Re: [RFC PATCH] drm: panthor: add dev_coredumpv support
From: Boris Brezillon
Date: Wed Jul 24 2024 - 06:45:01 EST
Hi Steve,
On Wed, 24 Jul 2024 09:59:36 +0100
Steven Price <steven.price@xxxxxxx> wrote:
> Hi Boris,
>
> On 23/07/2024 17:06, Boris Brezillon wrote:
> > Hi Steve,
> >
> > On Mon, 15 Jul 2024 10:12:16 +0100
> > Steven Price <steven.price@xxxxxxx> wrote:
> >
> >> I note it also shows that the "panthor_regs.rs" would ideally be shared.
> >> For arm64 we have been moving to generating system register descriptions
> >> from a text source (see arch/arm64/tools/sysreg) - I'm wondering whether
> >> something similar is needed for Panthor to generate both C and Rust
> >> headers? Although perhaps that's overkill, sysregs are certainly
> >> somewhat more complex.
> >
> > Just had a long discussion with Daniel regarding this panthor_regs.rs
> > auto-generation, and, while I agree this is something we'd rather do if
> > we intend to maintain the C and rust code base forever, I'm not
> > entirely convinced this is super useful here because:
>
> So I think we need some more alignment on how the 'Rustification'
> (oxidation?) of the driver is going to happen.
>
> My understanding was that the intention was to effectively start a
> completely separate driver (I call it "Rustthor" here) with the view
> that it would eventually replace (the C) Panthor. Rustthor would be
> written by taking the C driver and incrementally converting parts to
> Rust, but as a separate code base so that 'global' refactoring can be
> done when necessary without risking the stability of Panthor. Then once
> Rustthor is feature complete the Panthor driver can be dropped.
> Obviously we'd keep the UABI the same to avoid user space having to care.
That's indeed what we landed on initially, but my lack of rust
experience put me in a position where I can't really challenge these
decisions, which is the very reason we have Daniel working on it :-). I
must admit his argument of implementing new features in rust and
progressively converting the other bits is appealing, because this
reduces the scope of testing for each component conversion...
>
> I may have got the wrong impression - and I'm certainly not saying the
> above is how we have to do it. But I think we need to go into it with
> open-eyes if we're proposing a creeping Rust implementation upstream of
> the main Mali driver. That approach will make ensuring stability harder
> and will make the bar for implementing large refactors higher (we'd need
> significantly more review and testing for each change to ensure there
> are no regressions).
... at the risk of breaking the existing driver, that's true. My hope
was that, by the time we start converting panthor components to rust,
the testing infrastructure (mesa CI, for the open source driver) would
be mature enough to catch regressions. But again, I wouldn't trust my
judgment on anything rust related, so if other experienced rust
developers think having a mixed rust/c driver is a bad idea (like Sima
seemed to imply in her reply to Daniel), then I'll just defer to their
judgment.
>
> > 1. the C code base is meant to be entirely replaced by a rust driver.
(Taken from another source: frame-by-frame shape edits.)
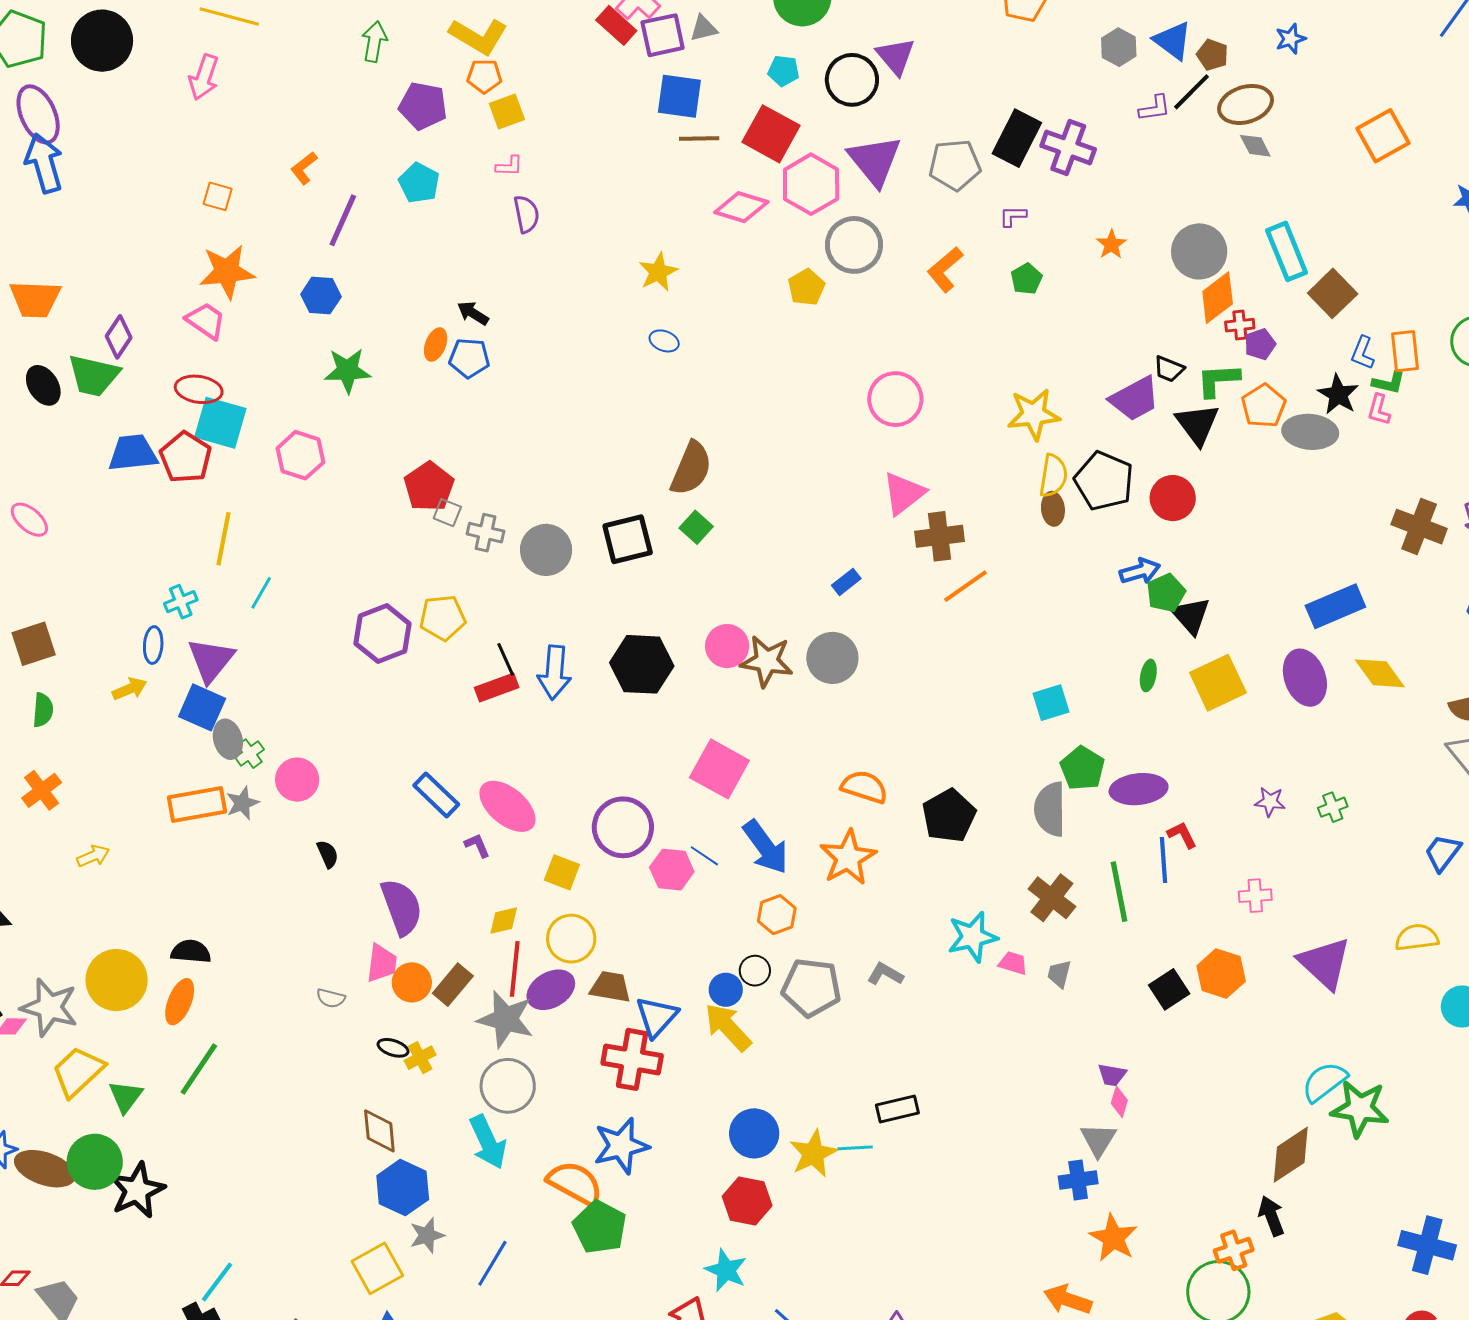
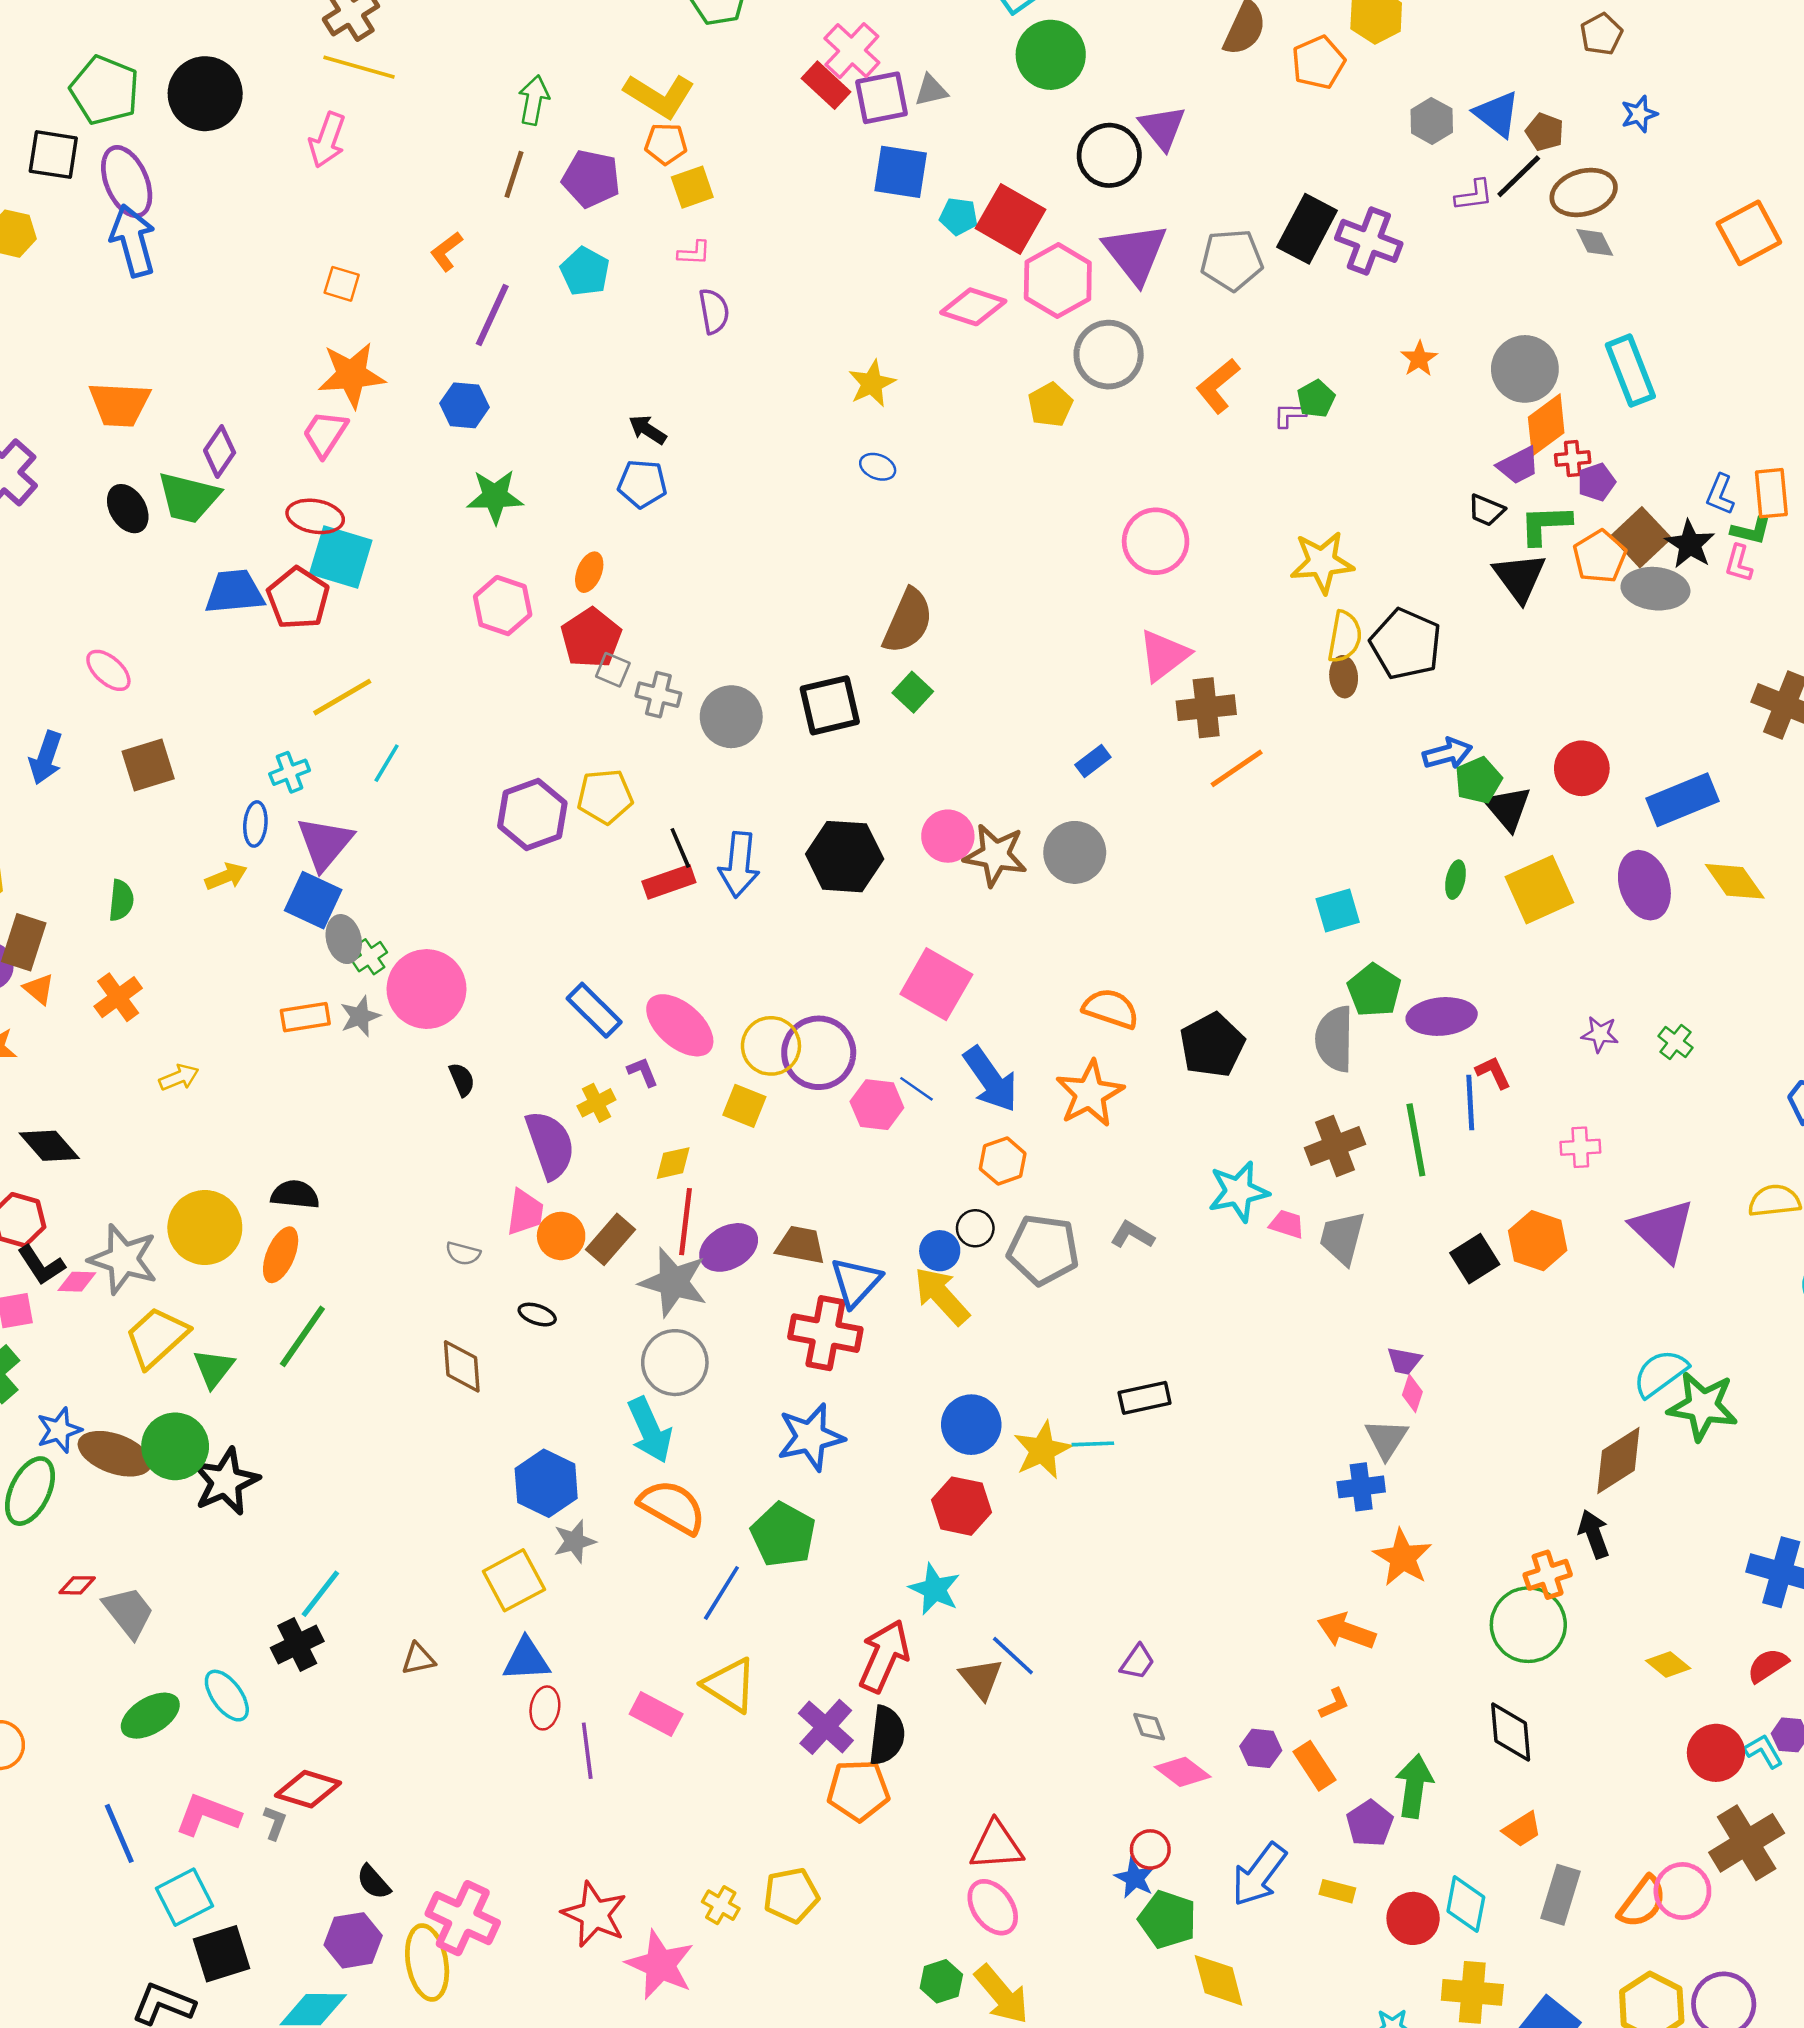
cyan pentagon: (784, 71) -> (959, 216), moved
brown line: (699, 138) -> (514, 174), moved, turned -72
purple L-shape: (1013, 216) -> (1290, 415), moved
brown square: (1333, 293) -> (1641, 537), moved
pink trapezoid: (206, 321) -> (325, 434), turned -93
orange ellipse: (436, 344) -> (589, 572), moved
purple trapezoid: (1135, 399) -> (1518, 465), moved, size x0.7
pink hexagon: (300, 455) -> (503, 606), moved
red circle: (1173, 498) -> (1582, 768), moved
yellow line: (223, 539) -> (342, 697), turned 48
brown square: (34, 644) -> (148, 765), moved
pink circle: (297, 780) -> (426, 989), size x1.5
orange rectangle: (197, 804) -> (305, 1017), size x0.7
green cross: (1333, 807) -> (1676, 1042), turned -32
brown cross: (1052, 898) -> (1335, 1146), turned 30
yellow circle: (571, 939) -> (771, 1046), moved
gray trapezoid: (1059, 974) -> (1342, 1238), size x1.6
yellow cross: (420, 1058) -> (596, 1103), moved
brown diamond: (379, 1131) -> (462, 1366), moved
orange semicircle: (575, 1183) -> (672, 1507), moved
blue line: (492, 1263) -> (721, 1593), moved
> > Of course, that's not going to happen overnight, so maybe it'd be worth
> > having this autogen script but...
>
> Just to put my cards on the table. I'm not completely convinced a Rust
> driver is necessarily an improvement, and I saw this as more of an
> experiment - let's see what a Rust driver looks like and then we can
> decide which is preferable. I'd like to be "proved wrong" and be shown a
> Rust driver which is much cleaner and easier to work with, but I still
> need convincing ;)
Okay, I was more in the mood of "when will this happen?" rather than
"will this ever be a viable option?" :-). At this point, there seems
to be enough traction from various parties to think DRM/rust will be a
thing and in not a such distant future actually. But yeah, I get your
point.
>
> > 2. the set of register and register fields seems to be pretty stable.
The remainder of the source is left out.